下層第9区が4区、13区に並ぶ高級住宅街だからだ。
そんな所に住んでいる人間がなんだってこんな場所に……とでも思っているに違いない。
「そんな所に住んでいる人間がなんだってこんな場所に……」
わお、1字1句違ってないや。
「野良猫弄り」
「なん……だと……?」
男の人の表情が驚愕1色に染まる。
「馬鹿な、ちょくちょくエサをやってるオレですら触ったことがないというのに……」
ご愁傷さま。
「流石は高級住宅街暮らしの女子中学生……色々と格が違うな」
「あたしは女子高校生です~!」
ちっちゃいからよく間違えられるけど。
「マジかよ。
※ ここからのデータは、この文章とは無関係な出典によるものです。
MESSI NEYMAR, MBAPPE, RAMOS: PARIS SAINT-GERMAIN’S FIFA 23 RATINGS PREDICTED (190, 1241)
高校生……それも高級住宅街暮らしの女子なら中層のペットショップとかに行くもんなんじゃないのか?お前相当な物好きだな」
「あたし学校では変人で通ってるんだ」
自己紹介の時に魔法使いですとか言ったことあるし。
「ペットショップの猫とかは買わずにもふることに抵抗があるからここに来てるのよ。両親が猫アレルギーだから飼えないし」
「にしたって躊躇くらいはあっただろ?ここに入るの」
「全然。迷ったら屋根に登って脱出すればいいやって思ってたし」
「お前本当に面白い奴だな」
男の人はそう言って呆れたように笑った。